At the individual level, we might all better understand how the choices we make flow downstream. The link between fertilizer on your lawn in Bedford and the future of estuarial oyster beds at the other end of the river may not be intuitive, but runoff is a serious problem precisely because it is so widespread, because it comes not just from city streets and shopping mall parking lots, but also off individual back yards and rooftops.
“One-third of the state’s population lives in the James River watershed,” says Virginia’s secretary of natural resources, Preston Bryant. “We have 6.5 million acres in the watershed. What you do in your front yard, what you spray off your paved driveway, impacts the river.” Steps as simple as replacing water- and fertilizer-hungry grass with native plants, or installing a rain barrel that allows you to capture and reuse rainwater, might seem like mere drops in the bucket within the vastness of a 10,000-square-mile watershed, but cumulatively such individual acts take on significance.

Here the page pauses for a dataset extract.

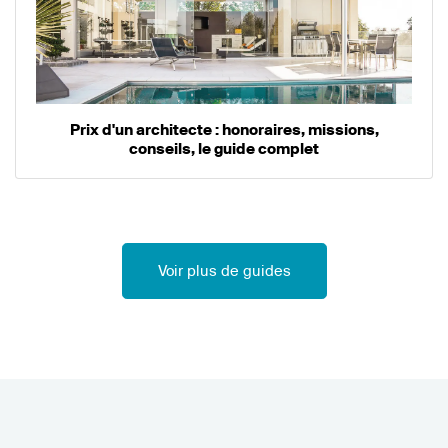
Prix d'un architecte : honoraires, missions,
conseils, le guide complet
Voir plus de guides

Every week for the past year, I’ve ridden my bike along the same stretch of the James in Richmond, pedaling through the four seasons. There are summer mornings when the air lays thick and heavy and the water barely splashes over the low dam at Williams Island; then autumn, with the flaming colors of wildflowers along the river’s banks; then through the still winter mornings when a rime of ice glazes the rocks at the river’s edge and I wonder whether the ducks paddling about out there ever get cold feet; and on into the rain-swollen spring, when the water is transformed into a wild, fast-moving, white-capped turmoil. Most mornings, I have the river to myself, and I’ve gotten to feeling proprietary about this little piece of the James. I watch for the great blue heron that regularly stands sentry on the fallen tree wedged across the dam. I am surprised one day by an osprey that suddenly splashes down in front of me in pursuit of a fish. I am mesmerized sometimes by the play of light on the cascading waters.
I’ve taken to going out of my way to go by here on other days too. Now, on the way home from errands and extracurriculars, my son says, “Let’s take the scenic route.” One late afternoon on the very edge of evening, as we moved slowly along to see what we might see, a large, dark creature lumbered into the road. “What the heck is that?”
It turned a bland, buck-toothed stare in our direction. A beaver: an animal, I realized, I’d never actually seen in the flesh. It was surprisingly big, with a lustrous, nearly black coat.
We looked at the wide expanse of river rolling along to our left, and imagined the beaver’s grand ambitions for it and the trees along its bank.
“So yeah, good luck with that,” we said, as the beaver turned away again and went on about its life.